Takumi throws his hands up in the air and gives up, refusing to speak.  Lusi and I giggle again a little, but then I look down at the envelope in my hands and see the fish, and the laughter dies in my throat. Lusi sees where I’m looking and quiets, too.

“So,” I say, peeling my gaze from the fish and looking up at Lusi and Takumi, “we can’t trust Sasha, we don’t know what he’s told the humans about us, and we don’t know if our mother is still safe.”

“Yeah, that about sums it up.” Lusi pulls her feet up on her seat with her head on her knees and her arms around her legs. “But on the bright side, I hear they have awesome beignets in New Orleans.”

Takumi shakes his head. “Beignets are disgusting. How can you eat fried food? It doesn’t make you sick?”

Lusi shrugs. “Whatever. It tastes good on the way down.”
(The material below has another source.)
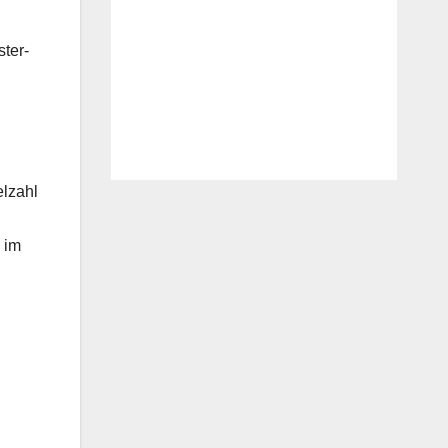
ter-
elzahl
 im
“Girls.” Takumi shudders. “Well, aside from the culinary horrors that await us, I want to take issue with something you said, Thessa.”

I raise an eyebrow.

“You said that we don’t know what Sasha has told the humans. But your mother did not mention anything about humans.”

“What do you mean?” Lusi picks up the letter and unfolds it again and we all look it over.

“You see?” Takumi points to the second paragraph. “She says there are those that are loyal to you and those who will pretend to be. She’s talking about merfolk. Not humans. She doesn’t mention them anywhere.”

“But…” Lusi drops the letter into my lap and rubs her eyes. “It’s humans who’ve been following me all along. The men in black. They’re humans. That’s who we have to stay away from.”

“Yes,” Takumi agrees. “The men who are trying to capture you are humans. But they are the arms of the monster, not the brains.”

“Eew.” I can’t help myself – it’s a pretty gross analogy.

“Sorry.” Takumi looks amused. “But you see what I mean. Your mother’s letter has told us something important. You cannot trust someone that you thought you could trust. That means we have to assume that you cannot trust anyone. And it also means that you have to stop making assumptions. Whatever is happening here, it is not what you thought was happening.”

My head is starting to hurt, but I can’t argue with him. “But she told us not to try to find her. And that’s the whole reason we were out here in the first place. And we can’t go home, either. So what do we do now?”

 Lusi looks like she’s about to say something, but Takumi beats her to it. “We find the brains of the monster.”